The Molecule Hunt: Archaeology and the Search for Ancient DNA

  • Martin Jones
Allen Lane: 2001. 280 pp. £18.99

Traditional archaeological research describing skulls and pottery fragments has expanded in recent years to the use of genetic and biochemical methods in pursuit of the origins of humans, domestic animals and agriculture. The rewards have been great, and structural determinations of DNA and other macromolecules in ancient materials have transformed the field almost as much as DNA analysis has enhanced forensic medicine. For example, an unknown genius in southeastern Turkey, about 10,000 years ago, must have dramatically altered human life patterns by domesticating wild cereals, thereby initiating agriculture. The later exploitation of wild maize in America may have been a more gradual process.

Credit: DAVID NEWTON

DNA sequencing has enabled us to trace the origins of horses, dogs and cattle as human domestic animals in a detail that was hard to imagine a few years ago. The huge and fierce aurochs, depicted in cave paintings and at ancient grave sites, now emerges as a kind of bovine Neanderthal, extinct and not a direct precursor of modern cattle.

Martin Jones tells the intriguing story of the new field of bioarchaeology in this timely book. From his position as the George Pitt-Rivers Professor of Archaeological Science at Cambridge University, and chairman of the UK Ancient Biomolecules Initiative, he has had a broad and unique overview of the rapid evolution of this new area of research, and his lucid and authoritative writing conveys the excitement of the field. Human migration patterns in ancient times, the causes of terrible epidemics in the distant past, and many similar questions can now be defined by DNA analysis.

Because DNA decomposes by chemical decay with time, it has not been possible to extend molecular analysis into the very distant past, beyond about 100,000 years. However, the development of ultrasensitive sequencing methods for proteins, which are more stable, might push the time barrier a little further. The oldest DNA fragments yet recovered are short stretches of mitochondrial DNA from woolly mammoths and mastodons. Not surprisingly, their DNA sequences show great similarities to modern elephants. But the interesting fact has emerged that there were many quite distinct types of mammoths, and so elephants represent merely a small remnant of a once-great pattern of diversity.

The retrieval of DNA sequences from Neanderthal bones, slightly less old than the mammoths, has been a particular triumph in this field of research, and has greatly elucidated the distinct differences between early humans and Neanderthals. A decade ago, before it was realized that DNA cannot be preserved for millions of years and contamination with modern DNA is a major technical problem, there were several overly optimistic reports on the apparent recovery of DNA from insects entombed in amber and other potential sources more than 100 million years old.

The recovery of DNA from a dinosaur bone made the headlines in both the scientific and daily press. It was followed by the dampening discovery that this particular DNA sequence was identical with a piece of human junk DNA, a fragment of mitochondrial DNA that had found its way to the cell nucleus and been integrated as a pseudogene during evolution. It is not often that molecular biology turns into farce, but in the published discussion that attempted to explain this amazing finding, the possibilities were raised that a roving dinosaur had entered the laboratory and contaminated a piece of equipment, or that in the distant past intercourse had taken place between a dinosaur and a human individual. Jones recounts the absurd story totally straight.

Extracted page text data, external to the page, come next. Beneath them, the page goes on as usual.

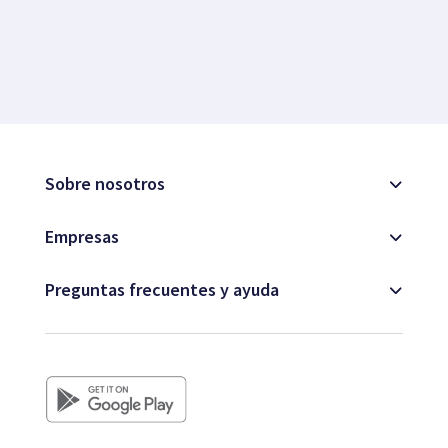
Sobre nosotros
Empresas
Preguntas frecuentes y ayuda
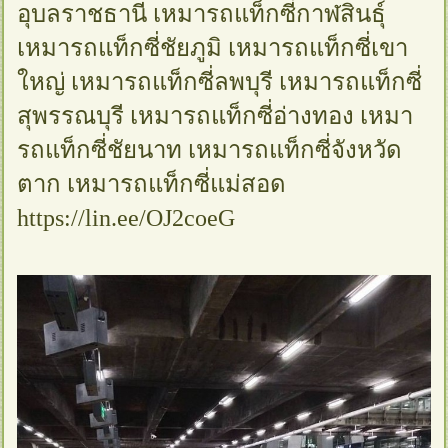
อุบลราชธานี เหมารถแท็กซี่กาฬสินธุ์
เหมารถแท็กซี่ชัยภูมิ เหมารถแท็กซี่เขา
ใหญ่ เหมารถแท็กซี่ลพบุรี เหมารถแท็กซี่
สุพรรณบุรี เหมารถแท็กซี่อ่างทอง เหมา
รถแท็กซี่ชัยนาท เหมารถแท็กซี่จังหวัด
ตาก เหมารถแท็กซี่แม่สอด
https://lin.ee/OJ2coeG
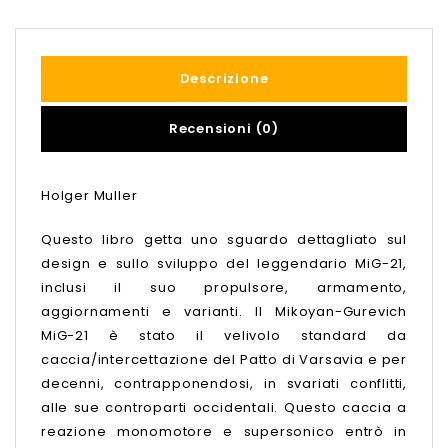
Descrizione
Recensioni (0)
Holger Muller
Questo libro getta uno sguardo dettagliato sul
design e sullo sviluppo del leggendario MiG-21,
inclusi il suo propulsore, armamento,
aggiornamenti e varianti. Il Mikoyan-Gurevich
MiG-21 è stato il velivolo standard da
caccia/intercettazione del Patto di Varsavia e per
decenni, contrapponendosi, in svariati conflitti,
alle sue controparti occidentali. Questo caccia a
reazione monomotore e supersonico entrò in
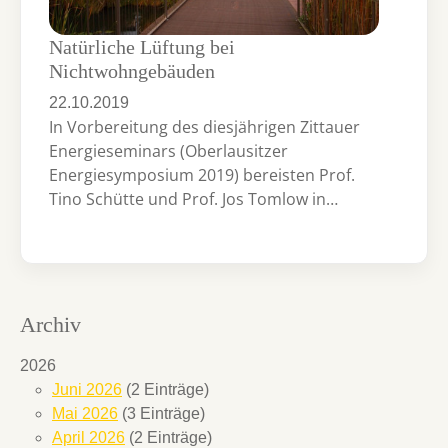
Natürliche Lüftung bei
Nichtwohngebäuden
22.10.2019
In Vorbereitung des diesjährigen Zittauer
Energieseminars (Oberlausitzer
Energiesymposium 2019) bereisten Prof.
Tino Schütte und Prof. Jos Tomlow in…
Archiv
2026
Juni 2026
(2 Einträge)
Mai 2026
(3 Einträge)
April 2026
(2 Einträge)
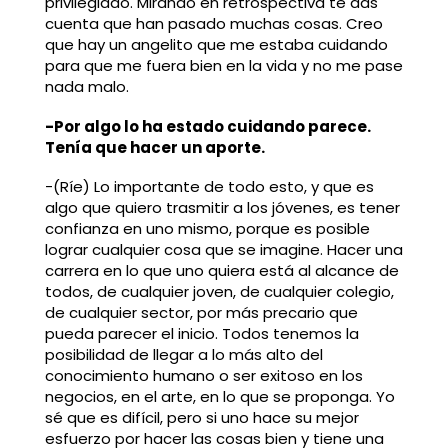
privilegiado. Mirando en retrospectiva te das
cuenta que han pasado muchas cosas. Creo
que hay un angelito que me estaba cuidando
para que me fuera bien en la vida y no me pase
nada malo.
-Por algo lo ha estado cuidando parece.
Tenía que hacer un aporte.
-(Ríe) Lo importante de todo esto, y que es
algo que quiero trasmitir a los jóvenes, es tener
confianza en uno mismo, porque es posible
lograr cualquier cosa que se imagine. Hacer una
carrera en lo que uno quiera está al alcance de
todos, de cualquier joven, de cualquier colegio,
de cualquier sector, por más precario que
pueda parecer el inicio. Todos tenemos la
posibilidad de llegar a lo más alto del
conocimiento humano o ser exitoso en los
negocios, en el arte, en lo que se proponga. Yo
sé que es difícil, pero si uno hace su mejor
esfuerzo por hacer las cosas bien y tiene una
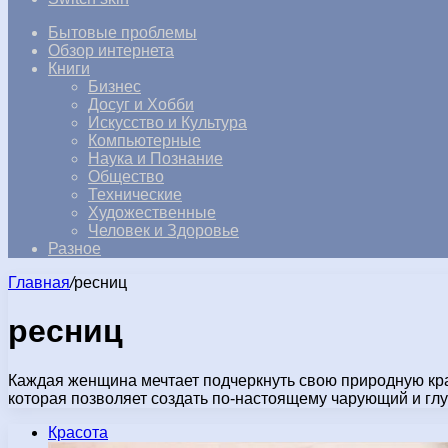
Бытовые проблемы
Обзор интернета
Книги
Бизнес
Досуг и Хобби
Искусство и Культура
Компьютерные
Наука и Познание
Общество
Технические
Художественные
Человек и Здоровье
Разное
Главная
/
ресниц
ресниц
Каждая женщина мечтает подчеркнуть свою природную крас
которая позволяет создать по-настоящему чарующий и глу
Красота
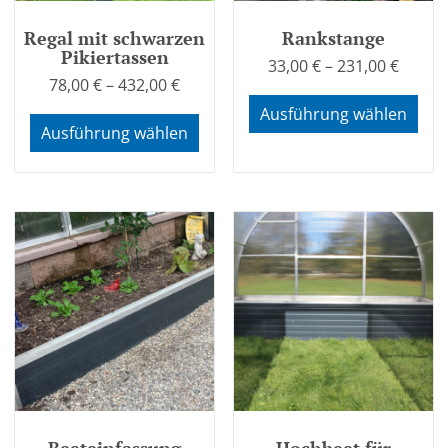
Regal mit schwarzen
Rankstange
Pikiertassen
33,00
€
–
231,00
€
78,00
€
–
432,00
€
Ausführung wählen
Ausführung wählen
Beeteinfassung
Hochbeet für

The contamination problem remains the greatest difficulty in this dynamic new area of research. In a recent conversation with one of the leaders of research into ancient DNA, I was told how he had handed a famous palaeontologist a brownish, ancient human skull from a museum collection with a query as to whether the skull had been coated with varnish. The palaeontologist gripped the skull with both hands, stretched out his tongue, licked the top of the skull and decided from the taste that the skull indeed had been varnished. In the process, large amounts of modern human DNA would have been transferred to the skull, hampering any future search for traces of remaining ancient DNA fragments. Perhaps archaeologists should change their field techniques and use sterilized instruments, protective clothing, plastic gloves and face masks during their digs.

The book's final chapters describe how the molecule hunt continues. Jones is more circumspect and less authoritative here dealing with microbiological problems, in particular with regard to recent bizarre claims that very ancient bacterial spores might be revived. It requires considerable wishful thinking to believe that bacteria recovered from an excavated fossil or salt crystal are as old as the fossil itself, especially if the bacteria are common extant ones. The only credible way to retrieve very ancient inherited information would be by identifying a slowly propagating organism, halted in its evolution and possessing unique properties clearly not shared by other existing species.

Perhaps some cold and hostile ecological niche, with a reducing, anoxic environment similar to that of Earth a couple of billion years ago, continues to shelter a lurking primitive microorganism that has retained an inefficient early version of the genetic code, or even a chemical precursor form of modern DNA. The isolation and propagation of such a molecular coelacanth would be received with astonishment even by the scientific world, and would teach us much about the origins of life.

The chances of finding something may not be great, but very little work has been done on anaerobic systems from this point of view. In fact, the odds seem rather better than those on the futile and costly search for life on Mars.